Ma non sono quelli che piacciono a me. A me piace il nerd, l’emarginato, quello che arriva al rugby per disperazione dopo avere provato di tutto, e che ogni volta è stato respinto, confinato in panchina, sbeffeggiato. Ti capita al campo un venerdì sera che piove, visibilmente recalcitrante, trascinato dal padre che ti biascica qualcosa sul motivo per cui sono arrivati lì. Lui sta un passo indietro, con la sua borsa che porta i lividi di tutti i fallimenti, e mentre ti presenti e gli dici due parole di circostanza ti ascolta con l’aria di uno che quelle balle le ha sentite troppe volte. Non sa che in quel momento la sua vita sta cambiando per sempre. Non è un cammino facile. C’è da vincere la paura del contatto fisico, c’è da capire che un placcaggio fatto bene manda al tappeto anche un avversario grosso il doppio di te perché - come insegnava Jimmy Cliff - più duro entrano e più si faranno male cadendo. C’è da capire che se hai un po’ di pancia e a scuola ti chiamano cicciobomba, su un campo da rugby quei chili in più li potrai usare come clava. C’è da passare bene questa strana palla, c’è da andare bene in sostegno e risollevarsi senza piangere dopo una botta. Ma c’è soprattutto da capire che si vince e si perde tutti insieme, il brocco e il campione, chi suona il piano e chi lo trasporta.

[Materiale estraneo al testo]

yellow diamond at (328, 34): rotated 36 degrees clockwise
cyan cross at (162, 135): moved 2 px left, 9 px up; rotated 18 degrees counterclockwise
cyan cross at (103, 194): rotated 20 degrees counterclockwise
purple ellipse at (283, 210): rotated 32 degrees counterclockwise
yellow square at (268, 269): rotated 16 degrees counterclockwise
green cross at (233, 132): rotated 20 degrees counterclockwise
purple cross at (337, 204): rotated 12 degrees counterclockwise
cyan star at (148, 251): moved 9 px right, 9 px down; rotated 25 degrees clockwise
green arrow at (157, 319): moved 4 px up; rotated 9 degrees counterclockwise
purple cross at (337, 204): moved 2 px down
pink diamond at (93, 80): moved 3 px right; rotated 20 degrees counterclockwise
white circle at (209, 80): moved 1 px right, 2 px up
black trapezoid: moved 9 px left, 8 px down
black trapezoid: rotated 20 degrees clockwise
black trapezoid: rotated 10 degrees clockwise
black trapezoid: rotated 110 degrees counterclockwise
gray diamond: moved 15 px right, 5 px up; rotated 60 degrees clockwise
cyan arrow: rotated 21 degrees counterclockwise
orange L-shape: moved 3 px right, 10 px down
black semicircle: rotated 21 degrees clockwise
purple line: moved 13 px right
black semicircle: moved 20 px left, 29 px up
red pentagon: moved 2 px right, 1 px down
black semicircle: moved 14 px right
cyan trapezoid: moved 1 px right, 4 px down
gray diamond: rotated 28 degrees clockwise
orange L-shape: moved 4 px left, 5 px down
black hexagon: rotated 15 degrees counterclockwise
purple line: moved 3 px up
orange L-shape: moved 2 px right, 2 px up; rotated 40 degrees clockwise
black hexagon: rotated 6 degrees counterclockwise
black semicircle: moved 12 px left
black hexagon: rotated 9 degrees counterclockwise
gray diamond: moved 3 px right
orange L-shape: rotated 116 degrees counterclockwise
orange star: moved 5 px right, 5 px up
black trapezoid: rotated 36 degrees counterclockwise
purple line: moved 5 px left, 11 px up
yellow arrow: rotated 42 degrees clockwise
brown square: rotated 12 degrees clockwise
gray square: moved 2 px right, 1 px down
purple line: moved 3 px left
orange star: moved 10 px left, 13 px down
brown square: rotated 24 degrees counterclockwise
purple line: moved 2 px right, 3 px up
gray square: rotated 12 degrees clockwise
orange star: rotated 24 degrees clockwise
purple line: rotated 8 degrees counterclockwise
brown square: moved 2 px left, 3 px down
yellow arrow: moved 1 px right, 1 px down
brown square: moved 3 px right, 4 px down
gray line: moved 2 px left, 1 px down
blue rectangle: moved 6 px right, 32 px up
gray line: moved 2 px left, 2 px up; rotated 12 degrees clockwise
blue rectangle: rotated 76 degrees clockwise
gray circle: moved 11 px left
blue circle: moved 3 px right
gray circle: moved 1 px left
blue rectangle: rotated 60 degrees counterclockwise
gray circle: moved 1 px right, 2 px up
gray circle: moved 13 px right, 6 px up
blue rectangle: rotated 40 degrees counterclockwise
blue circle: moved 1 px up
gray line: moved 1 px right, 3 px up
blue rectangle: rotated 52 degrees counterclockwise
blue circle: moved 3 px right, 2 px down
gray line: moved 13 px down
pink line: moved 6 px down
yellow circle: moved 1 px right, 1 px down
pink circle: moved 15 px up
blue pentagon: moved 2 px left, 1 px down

I bambini lo capiscono in fretta, così come imparano in fretta a giocare a rugby: perché il rugby è istinto puro, avanzamento e sopravvivenza. Entri in uno spogliatoio di ragazzini che due mesi fa neanche si conoscevano, e senti già quel refolo strano nell’aria, la complicità che fuori si chiamerebbe magari branco, e che qui vuol dire solo sapere che il compagno non ti lascerà solo.

Per riuscirci la strada è una sola: tutti in campo, nessuno a marcire in panchina, diamo l’anima e chi se ne frega se vinciamo o perdiamo, per questo c’è una vita davanti. Anche questo i bambini lo capiscono in fretta. I genitori no, fanno più fatica, e magari vengono anche a brontolare con l’allenatore. Ma non è colpa loro. Hanno solo visto troppe partite di calcio.